Perhaps it is easy to finetune this much more with not too much effort.

[update]: a first finetuning: a^ (k) = sinh°05( (1.018 k -0.174)/2)
See the pictures with the already improved data.

Absolute values:
   

Ratios: [update]: upps, after looking behind index k>150 things are no more looking so nice... :-(
   


Technical details:
I computed the powerseries for the half-iterate from the sqrt of the carlemanmatrix for sinh to 128 terms.
The convergence-radius is zero, but for x near zero one can evaluate the first 128 terms of the powerseries and get a value, which reinserted gives indeed the one-time-iterate to, say 20 or 30 dec digits precision.
So high arguments x of the sinh°05(x) must be transferred by asinh()-iterations sufficiently near towards zero (say 0<x<0.5 or x<0.2 for k~80) , then the powerseries can be evaluated with that x, and then the result must be retransferred by appropriate sinh()-iterations.
I computed this with 400 digits internal precision and float algebra (although the square-root of the Carlemanmatrix can be determined in rational algebra).

Gottfried

(If someone needs it I can supply the Pari/GP-code)
Gottfried Helms, Kassel
Reply
#52
(08/21/2014, 01:15 AM)jaydfox Wrote: Sorry to post two versions in one day, but the performance boost was too huge to ignore. In the table below, the top column shows the number of polynomials I calculated. Below is the time in seconds. As you can see, version 3 cuts the time by 30%-50%, compared to version 2. But version 4 blows them both out of the water, cutting the time by more than an order of magnitude.

Code:
Vers.   60      100     150     200
v2      0.7     9.1     91      --
v3      0.5     5.6     49
v4      0.15    0.5     3.2     15.3

How is this possible? Simple: I got rid of the rational coefficients. (...)

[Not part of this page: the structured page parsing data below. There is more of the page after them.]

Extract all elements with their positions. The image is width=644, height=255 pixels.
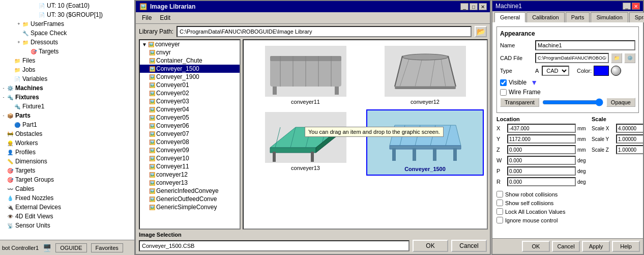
left-tree-item-21[interactable]: 💧 Fixed Nozzles xyxy=(0,193,134,203)
footer-btn-ok[interactable]: OK xyxy=(522,241,550,252)
image-selection-input[interactable] xyxy=(139,240,409,251)
name-input[interactable] xyxy=(535,40,635,50)
left-tree-item-5[interactable]: 🎯 Targets xyxy=(0,47,134,56)
lib-tree-item-1[interactable]: 🖼️ cnvyr xyxy=(140,48,240,56)
left-tree-item-0[interactable]: 📄 UT: 10 (Eoat10) xyxy=(0,1,134,10)
lib-tree-item-10[interactable]: 🖼️ Conveyer06 xyxy=(140,122,240,130)
machine1-minimize[interactable]: _ xyxy=(623,3,631,10)
type-select[interactable]: CAD xyxy=(542,66,569,76)
loc-z-input[interactable] xyxy=(507,145,576,154)
checkbox-0[interactable] xyxy=(496,191,503,197)
loc-r-input[interactable] xyxy=(507,177,576,186)
edit-menu[interactable]: Edit xyxy=(156,13,174,22)
left-tree-item-7[interactable]: 📁 Jobs xyxy=(0,65,134,74)
lib-tree-item-3[interactable]: 🖼️ Conveyer_1500 xyxy=(140,65,240,73)
scale-x-input[interactable] xyxy=(616,124,643,133)
cadfile-input[interactable] xyxy=(535,53,609,63)
cancel-button[interactable]: Cancel xyxy=(451,240,487,252)
scale-z-input[interactable] xyxy=(616,145,643,154)
lib-tree-item-0[interactable]: ▼ 🖼️ conveyer xyxy=(140,40,240,48)
visible-checkbox[interactable] xyxy=(500,79,507,86)
machine-tab-general[interactable]: General xyxy=(494,12,525,22)
loc-p-input[interactable] xyxy=(507,166,576,176)
lib-tree[interactable]: ▼ 🖼️ conveyer 🖼️ cnvyr 🖼️ Container_Chut… xyxy=(139,39,241,230)
left-tree-item-4[interactable]: + 📁 Dressouts xyxy=(0,38,134,47)
left-tree-item-20[interactable]: 〰️ Cables xyxy=(0,184,134,193)
file-menu[interactable]: File xyxy=(138,13,156,22)
lib-tree-item-14[interactable]: 🖼️ Conveyer10 xyxy=(140,154,240,162)
machine1-close[interactable]: ✕ xyxy=(632,3,640,10)
favorites-tab[interactable]: Favorites xyxy=(91,243,123,252)
img-cell-conveyer13[interactable]: conveyer13 xyxy=(247,109,364,176)
left-tree-item-23[interactable]: 👁️ 4D Edit Views xyxy=(0,212,134,221)
img-cell-conveyer12[interactable]: conveyer12 xyxy=(366,43,484,107)
left-tree-item-11[interactable]: 🔩 Fixture1 xyxy=(0,102,134,111)
lib-tree-item-15[interactable]: 🖼️ Conveyer11 xyxy=(140,162,240,171)
wireframe-checkbox[interactable] xyxy=(500,89,507,96)
left-tree-item-18[interactable]: 🎯 Targets xyxy=(0,166,134,175)
loc-x-input[interactable] xyxy=(507,124,576,133)
opaque-button[interactable]: Opaque xyxy=(606,98,635,107)
checkbox-1[interactable] xyxy=(496,200,503,206)
left-tree-item-24[interactable]: 📡 Sensor Units xyxy=(0,221,134,230)
lib-tree-item-18[interactable]: 🖼️ GenericInfeedConveye xyxy=(140,187,240,195)
left-tree-item-13[interactable]: 🔵 Part1 xyxy=(0,120,134,129)
footer-btn-help[interactable]: Help xyxy=(612,241,640,252)
ok-button[interactable]: OK xyxy=(413,240,448,252)
lib-tree-item-2[interactable]: 🖼️ Container_Chute xyxy=(140,56,240,65)
left-tree-item-14[interactable]: 🚧 Obstacles xyxy=(0,129,134,138)
lib-tree-item-7[interactable]: 🖼️ Conveyer03 xyxy=(140,97,240,105)
machine-tab-parts[interactable]: Parts xyxy=(566,12,590,22)
loc-w-input[interactable] xyxy=(507,156,576,165)
lib-tree-item-20[interactable]: 🖼️ GenericSimpleConvey xyxy=(140,203,240,211)
left-tree-item-3[interactable]: 🔧 Space Check xyxy=(0,29,134,38)
lib-tree-item-6[interactable]: 🖼️ Conveyer02 xyxy=(140,89,240,97)
color-sphere[interactable] xyxy=(611,66,621,76)
lib-tree-item-4[interactable]: 🖼️ Conveyer_1900 xyxy=(140,73,240,81)
transparency-slider[interactable] xyxy=(542,98,603,106)
library-path-input[interactable] xyxy=(177,26,472,37)
close-button[interactable]: ✕ xyxy=(479,3,487,10)
minimize-button[interactable]: _ xyxy=(460,3,469,10)
lib-tree-item-12[interactable]: 🖼️ Conveyer08 xyxy=(140,138,240,146)
checkbox-3[interactable] xyxy=(496,217,503,223)
left-tree-item-1[interactable]: 📄 UT: 30 ($GROUP[1]) xyxy=(0,10,134,19)
tree-area[interactable]: 📄 UT: 10 (Eoat10) 📄 UT: 30 ($GROUP[1])+ … xyxy=(0,0,134,232)
scale-y-input[interactable] xyxy=(616,134,643,144)
lib-tree-item-8[interactable]: 🖼️ Conveyer04 xyxy=(140,105,240,114)
left-tree-item-9[interactable]: - ⚙️ Machines xyxy=(0,83,134,93)
left-tree-item-22[interactable]: 🔌 External Devices xyxy=(0,203,134,212)
loc-y-input[interactable] xyxy=(507,134,576,144)
color-picker[interactable] xyxy=(594,66,609,76)
lib-tree-item-17[interactable]: 🖼️ conveyer13 xyxy=(140,179,240,187)
footer-btn-apply[interactable]: Apply xyxy=(582,241,610,252)
img-cell-conveyer1500[interactable]: Conveyer_1500 xyxy=(366,109,484,176)
lib-tree-item-13[interactable]: 🖼️ Conveyer09 xyxy=(140,146,240,154)
cadfile-browse[interactable]: 📁 xyxy=(611,53,622,63)
lib-tree-item-16[interactable]: 🖼️ conveyer12 xyxy=(140,171,240,179)
left-tree-item-19[interactable]: 🎯 Target Groups xyxy=(0,175,134,184)
lib-tree-item-5[interactable]: 🖼️ Conveyer01 xyxy=(140,81,240,89)
maximize-button[interactable]: □ xyxy=(470,3,478,10)
machine-tab-calibration[interactable]: Calibration xyxy=(526,12,565,22)
left-tree-item-12[interactable]: - 📦 Parts xyxy=(0,111,134,120)
lib-tree-item-11[interactable]: 🖼️ Conveyer07 xyxy=(140,130,240,138)
left-tree-item-15[interactable]: 👷 Workers xyxy=(0,138,134,148)
left-tree-item-17[interactable]: 📏 Dimensions xyxy=(0,157,134,166)
left-tree-item-8[interactable]: 📄 Variables xyxy=(0,74,134,83)
lib-tree-item-19[interactable]: 🖼️ GenericOutfeedConve xyxy=(140,195,240,203)
lib-grid-pane[interactable]: conveyer11 xyxy=(243,39,488,230)
left-tree-item-2[interactable]: + 📁 UserFrames xyxy=(0,19,134,29)
transparent-button[interactable]: Transparent xyxy=(500,98,539,107)
footer-btn-cancel[interactable]: Cancel xyxy=(552,241,580,252)
machine-tab-spray-simulation[interactable]: Spray Simulation xyxy=(629,12,644,22)
left-tree-item-6[interactable]: 📁 Files xyxy=(0,56,134,65)
browse-button[interactable]: 📂 xyxy=(475,26,487,37)
left-tree-item-10[interactable]: - 🔩 Fixtures xyxy=(0,93,134,102)
left-tree-item-16[interactable]: 👤 Profiles xyxy=(0,148,134,157)
machine-tab-simulation[interactable]: Simulation xyxy=(591,12,628,22)
checkbox-2[interactable] xyxy=(496,208,503,215)
img-cell-conveyer11[interactable]: conveyer11 xyxy=(247,43,364,107)
lib-tree-item-9[interactable]: 🖼️ Conveyer05 xyxy=(140,114,240,122)
oguide-tab[interactable]: OGUIDE xyxy=(55,243,86,252)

Okay, I updated the code again.

.gp   jdf_seq_v5.gp (Size: 9.65 KB / Downloads: 569)

The algorithm is only changed slightly, but due to the manner of the change, the code actually changed quite a bit. (Just in the "details"; the structure remains largely intact.)

Here's the performance for version 5, stacked up against previous versions. Interestingly, there's a rough match in the time to calculate 2n polynomials in version 5, versus n polynomials in version 3.

Code:
Vers.   60      100     150     200     250     300
v2      0.7     9.1     91      --      --      --
v3      0.5     5.6     49      --      --      --
v4      0.15    0.5     3.2     15.3    53.2    150
v5      0.15    0.33    1.3     5.4     17.4    46.3

So what spiffy trick did I come up with this time? Well, I probably should have figured this out a while back, but sometimes you miss the forest for the trees, so to speak.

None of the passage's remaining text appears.